START Data supplied

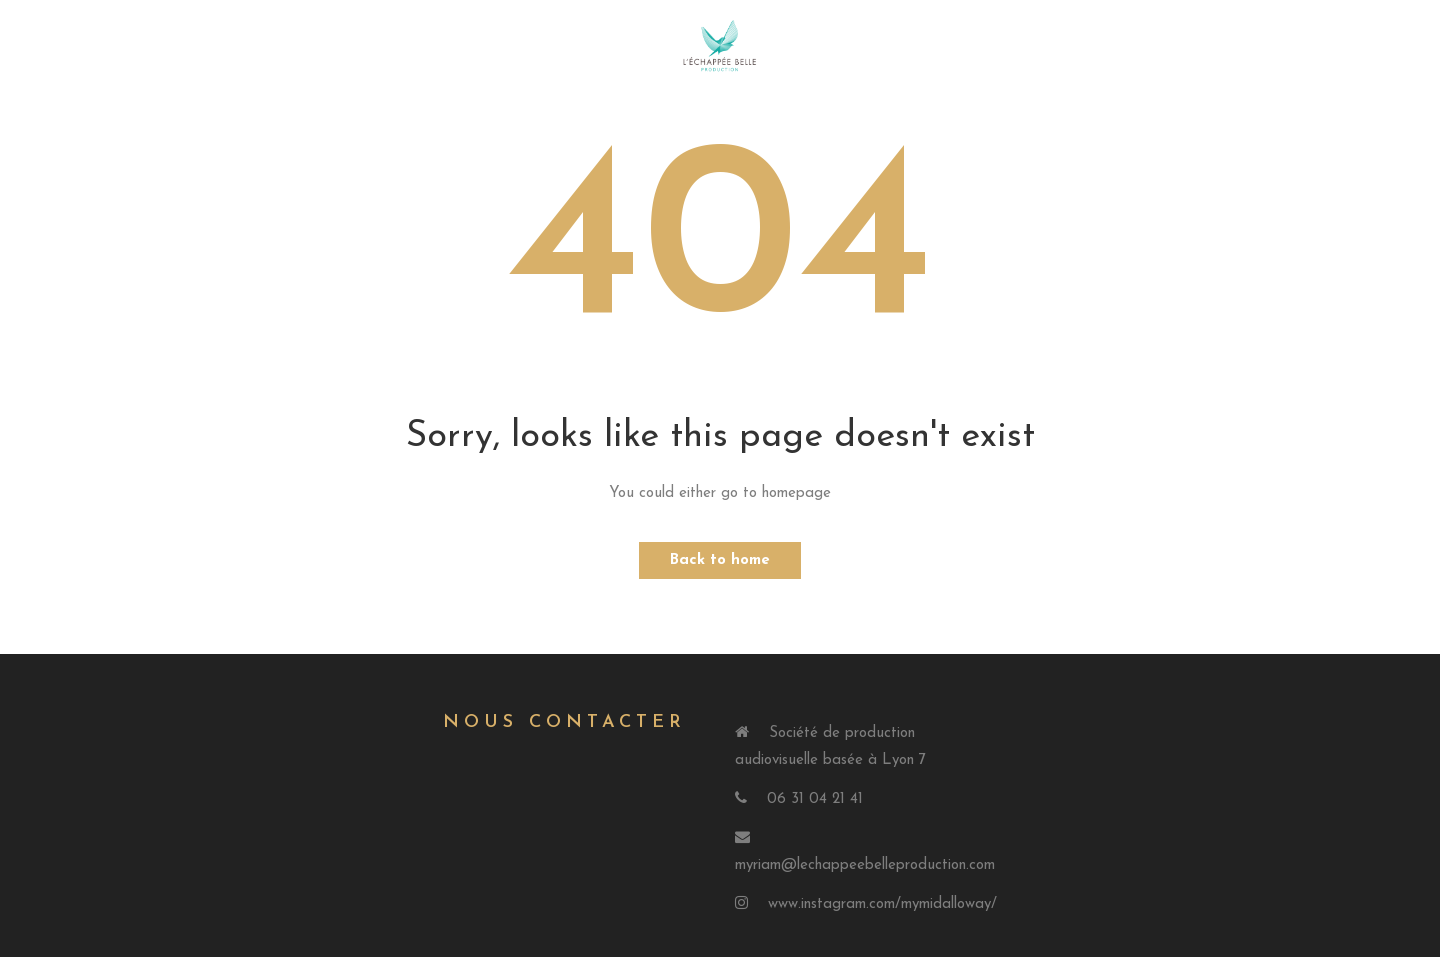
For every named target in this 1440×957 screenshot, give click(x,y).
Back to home (720, 560)
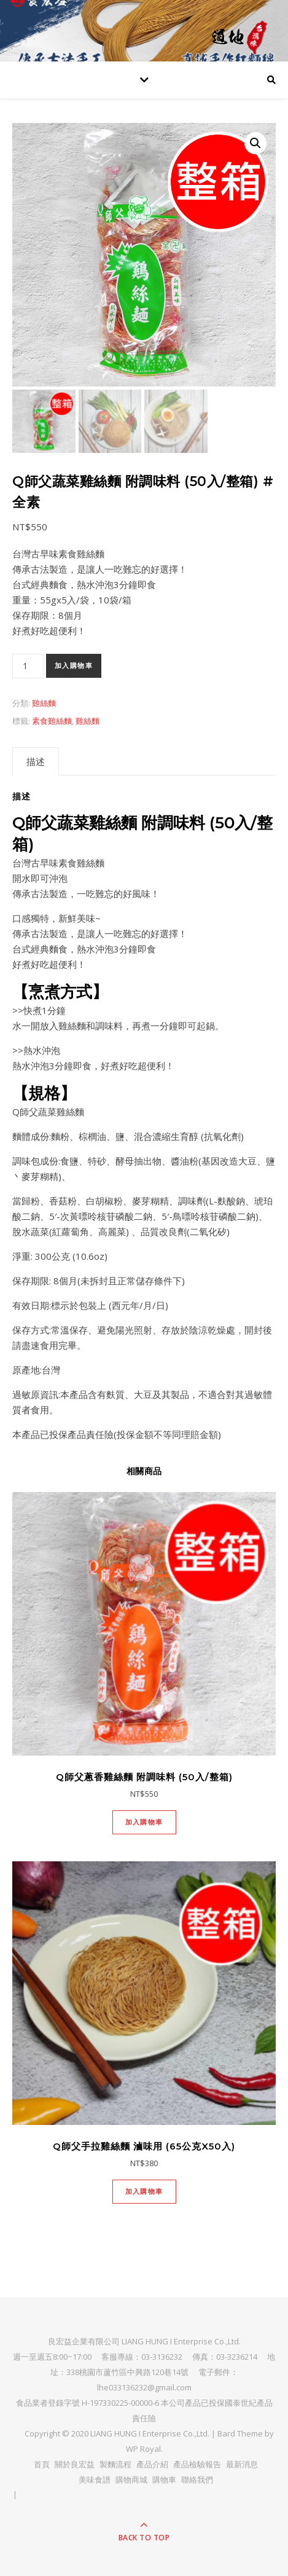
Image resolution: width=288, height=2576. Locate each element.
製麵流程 (115, 2464)
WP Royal (143, 2448)
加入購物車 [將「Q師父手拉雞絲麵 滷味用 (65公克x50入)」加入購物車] (144, 2191)
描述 (35, 761)
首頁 (42, 2464)
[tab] (35, 761)
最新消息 (242, 2464)
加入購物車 (74, 665)
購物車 (164, 2479)
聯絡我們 (197, 2479)
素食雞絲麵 (52, 720)
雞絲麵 (44, 703)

END Data supplied

** Assigned task **
Restate each entry word for word. Omit every picture.

** Output for this exercise **
For every named target in this 1440×957 screenshot, give click(x,y).
Back to home (720, 560)
Image resolution: width=288, height=2576. Locate each element.
製麵流程 (115, 2464)
WP Royal (143, 2448)
加入購物車 [將「Q師父手拉雞絲麵 滷味用 (65公克x50入)」加入購物車] (144, 2191)
描述 (35, 761)
首頁 (42, 2464)
[tab] (35, 761)
最新消息 (242, 2464)
加入購物車 (74, 665)
購物車 (164, 2479)
聯絡我們 (197, 2479)
素食雞絲麵 (52, 720)
雞絲麵 (44, 703)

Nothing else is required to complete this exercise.